Requirement
Check each line of the material. Copy those containing "bounding".

Material supplied

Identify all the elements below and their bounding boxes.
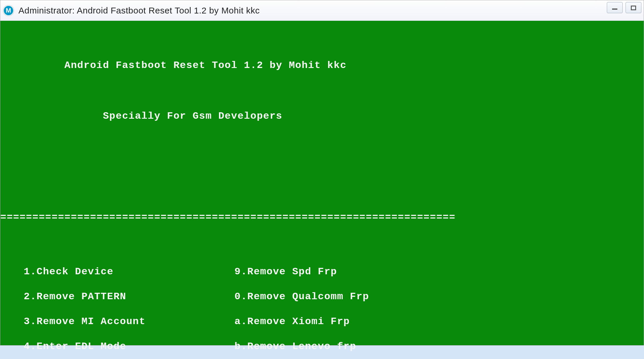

--

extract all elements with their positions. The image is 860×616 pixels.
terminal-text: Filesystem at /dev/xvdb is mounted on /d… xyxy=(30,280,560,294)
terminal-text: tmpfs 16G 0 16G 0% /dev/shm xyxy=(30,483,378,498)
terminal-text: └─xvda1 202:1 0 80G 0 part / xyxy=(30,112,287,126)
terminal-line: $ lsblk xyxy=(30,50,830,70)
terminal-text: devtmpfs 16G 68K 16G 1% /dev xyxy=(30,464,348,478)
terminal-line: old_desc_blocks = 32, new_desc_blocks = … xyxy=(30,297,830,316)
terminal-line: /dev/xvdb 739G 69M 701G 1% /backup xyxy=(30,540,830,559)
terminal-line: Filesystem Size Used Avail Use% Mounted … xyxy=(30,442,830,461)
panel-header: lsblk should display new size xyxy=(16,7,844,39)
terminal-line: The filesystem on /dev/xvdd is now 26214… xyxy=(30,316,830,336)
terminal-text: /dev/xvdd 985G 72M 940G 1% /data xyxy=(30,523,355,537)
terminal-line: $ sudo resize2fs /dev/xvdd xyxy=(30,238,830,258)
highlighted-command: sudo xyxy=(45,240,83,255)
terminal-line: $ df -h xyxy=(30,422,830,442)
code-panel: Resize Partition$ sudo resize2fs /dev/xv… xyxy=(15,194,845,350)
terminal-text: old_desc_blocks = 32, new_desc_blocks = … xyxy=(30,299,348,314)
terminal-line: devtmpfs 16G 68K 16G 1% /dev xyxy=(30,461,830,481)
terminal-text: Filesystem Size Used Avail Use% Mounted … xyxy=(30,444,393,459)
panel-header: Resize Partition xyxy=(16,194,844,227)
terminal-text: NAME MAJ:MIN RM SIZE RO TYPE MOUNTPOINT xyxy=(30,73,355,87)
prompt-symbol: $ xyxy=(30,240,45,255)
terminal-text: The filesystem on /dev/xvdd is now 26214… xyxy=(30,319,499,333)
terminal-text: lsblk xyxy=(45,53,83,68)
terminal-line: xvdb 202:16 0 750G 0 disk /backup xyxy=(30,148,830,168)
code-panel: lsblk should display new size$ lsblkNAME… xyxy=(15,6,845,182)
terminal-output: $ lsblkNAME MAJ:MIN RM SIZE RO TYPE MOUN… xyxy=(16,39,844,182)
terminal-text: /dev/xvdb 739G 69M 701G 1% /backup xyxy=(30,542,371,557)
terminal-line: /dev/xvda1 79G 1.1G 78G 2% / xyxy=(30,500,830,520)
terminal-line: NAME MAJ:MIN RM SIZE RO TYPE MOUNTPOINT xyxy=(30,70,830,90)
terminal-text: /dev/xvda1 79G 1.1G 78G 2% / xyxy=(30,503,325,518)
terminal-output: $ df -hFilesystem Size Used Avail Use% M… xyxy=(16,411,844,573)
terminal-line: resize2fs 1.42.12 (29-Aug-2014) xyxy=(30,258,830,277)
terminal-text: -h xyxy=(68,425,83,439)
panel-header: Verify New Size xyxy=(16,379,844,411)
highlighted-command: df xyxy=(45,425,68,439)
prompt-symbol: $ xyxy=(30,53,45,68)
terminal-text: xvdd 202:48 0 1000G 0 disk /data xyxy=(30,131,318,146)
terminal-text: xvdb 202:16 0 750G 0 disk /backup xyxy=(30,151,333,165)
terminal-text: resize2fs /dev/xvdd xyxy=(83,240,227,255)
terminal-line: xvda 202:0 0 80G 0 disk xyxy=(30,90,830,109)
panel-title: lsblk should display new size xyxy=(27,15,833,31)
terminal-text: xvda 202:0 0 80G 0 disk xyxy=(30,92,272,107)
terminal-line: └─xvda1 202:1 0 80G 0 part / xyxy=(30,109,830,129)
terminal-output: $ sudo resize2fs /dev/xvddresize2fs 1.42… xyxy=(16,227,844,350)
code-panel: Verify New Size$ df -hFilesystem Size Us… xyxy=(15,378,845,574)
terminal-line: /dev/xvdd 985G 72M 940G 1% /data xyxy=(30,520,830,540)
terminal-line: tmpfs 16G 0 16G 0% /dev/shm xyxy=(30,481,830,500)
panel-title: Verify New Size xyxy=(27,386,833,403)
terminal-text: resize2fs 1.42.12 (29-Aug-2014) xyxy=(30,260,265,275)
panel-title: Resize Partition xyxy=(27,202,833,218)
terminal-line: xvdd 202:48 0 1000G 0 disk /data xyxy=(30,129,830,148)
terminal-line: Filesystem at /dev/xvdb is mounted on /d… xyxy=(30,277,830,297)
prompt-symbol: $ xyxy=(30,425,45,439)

---

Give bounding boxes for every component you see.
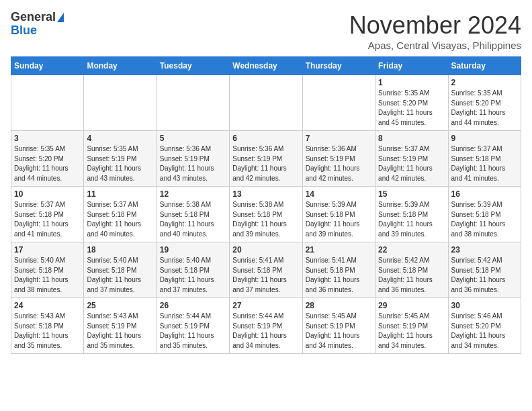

Finished task
Identify all the elements below and their bounding boxes.
Give bounding boxes for every component you see.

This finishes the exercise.